◆ Task instructions
Where a line holds the word "Compact", copy that line from the data below.

[Saved data entries]

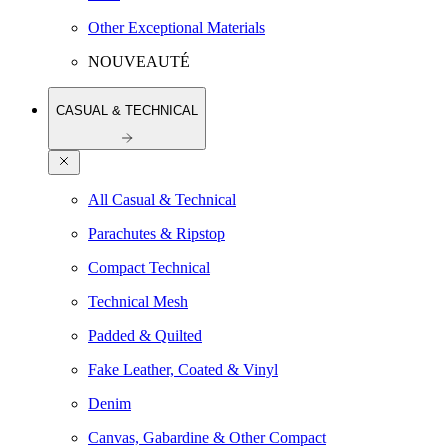
Other Exceptional Materials
NOUVEAUTÉ
CASUAL & TECHNICAL
All Casual & Technical
Parachutes & Ripstop
Compact Technical
Technical Mesh
Padded & Quilted
Fake Leather, Coated & Vinyl
Denim
Canvas, Gabardine & Other Compact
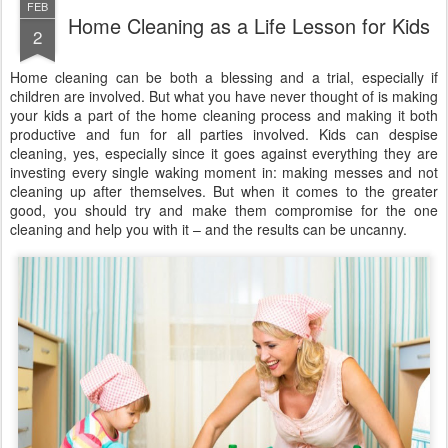
FEB
Home Cleaning as a Life Lesson for Kids
2
Home cleaning can be both a blessing and a trial, especially if
children are involved. But what you have never thought of is making
your kids a part of the home cleaning process and making it both
productive and fun for all parties involved. Kids can despise
cleaning, yes, especially since it goes against everything they are
investing every single waking moment in: making messes and not
cleaning up after themselves. But when it comes to the greater
good, you should try and make them compromise for the one
cleaning and help you with it – and the results can be uncanny.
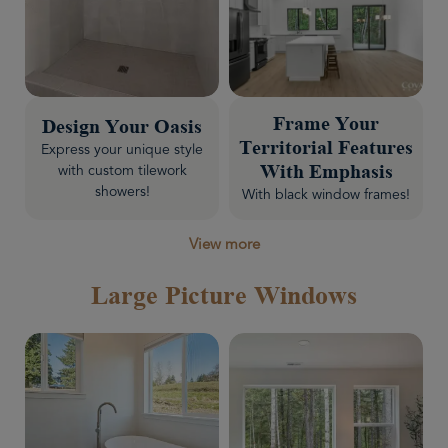
Frame Your
Design Your Oasis
Territorial Features
Express your unique style
with custom tilework
With Emphasis
showers!
With black window frames!
View more
Large Picture Windows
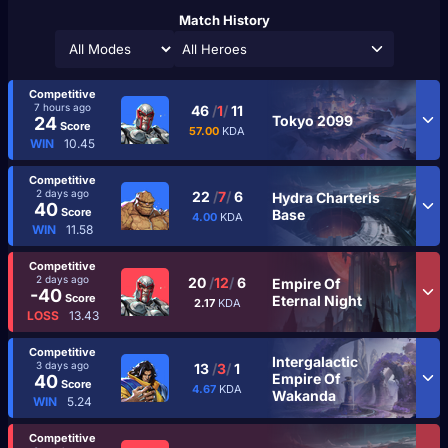
Match History
All Heroes
Competitive
7 hours ago
46
/
1
/
11
Tokyo 2099
24
Score
57.00
KDA
WIN
10.45
Competitive
2 days ago
22
/
7
/
6
Hydra Charteris
40
Score
Base
4.00
KDA
WIN
11.58
Competitive
2 days ago
20
/
12
/
6
Empire Of
-40
Score
Eternal Night
2.17
KDA
LOSS
13.43
Competitive
Intergalactic
3 days ago
13
/
3
/
1
Empire Of
40
Score
4.67
KDA
Wakanda
WIN
5.24
Competitive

◆ Output of the task
Compact Technical
Canvas, Gabardine & Other Compact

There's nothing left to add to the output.